Work required: Every line below that has "Meta" in it should be copied.

Dataset excerpts:
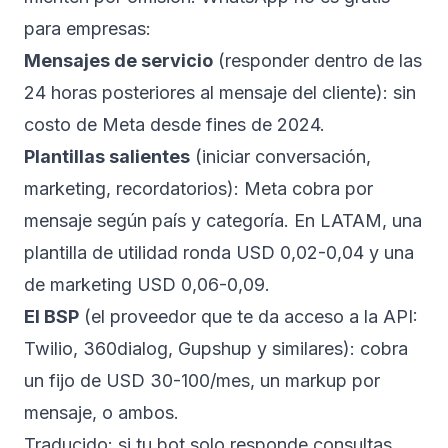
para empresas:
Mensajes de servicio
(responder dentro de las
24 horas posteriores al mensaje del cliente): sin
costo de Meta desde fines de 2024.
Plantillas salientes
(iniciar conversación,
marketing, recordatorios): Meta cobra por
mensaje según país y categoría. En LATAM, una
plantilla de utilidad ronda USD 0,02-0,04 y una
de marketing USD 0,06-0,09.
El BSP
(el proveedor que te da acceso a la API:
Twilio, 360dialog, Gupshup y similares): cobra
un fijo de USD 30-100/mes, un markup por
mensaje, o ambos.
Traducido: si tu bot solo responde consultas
...
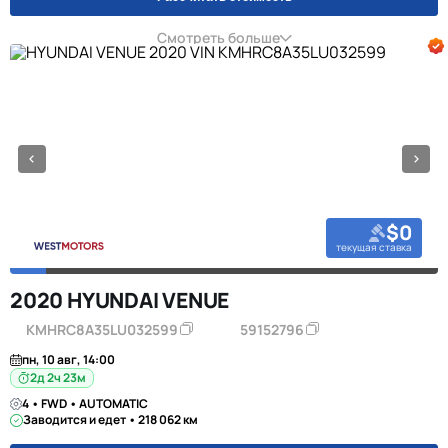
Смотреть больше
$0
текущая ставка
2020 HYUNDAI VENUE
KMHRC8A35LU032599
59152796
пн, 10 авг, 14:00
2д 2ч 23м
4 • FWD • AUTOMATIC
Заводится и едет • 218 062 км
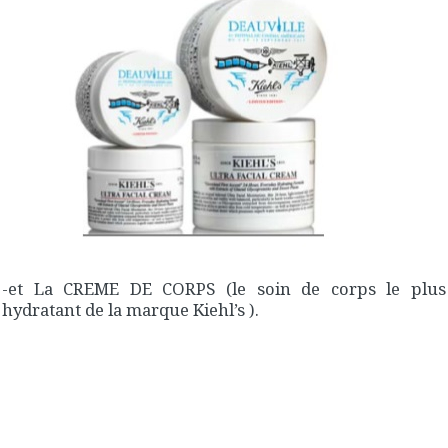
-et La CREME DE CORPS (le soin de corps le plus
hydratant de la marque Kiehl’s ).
---
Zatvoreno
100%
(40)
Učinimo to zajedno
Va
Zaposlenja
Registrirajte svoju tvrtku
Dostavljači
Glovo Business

The completed task:
costo de Meta desde fines de 2024.
marketing, recordatorios): Meta cobra por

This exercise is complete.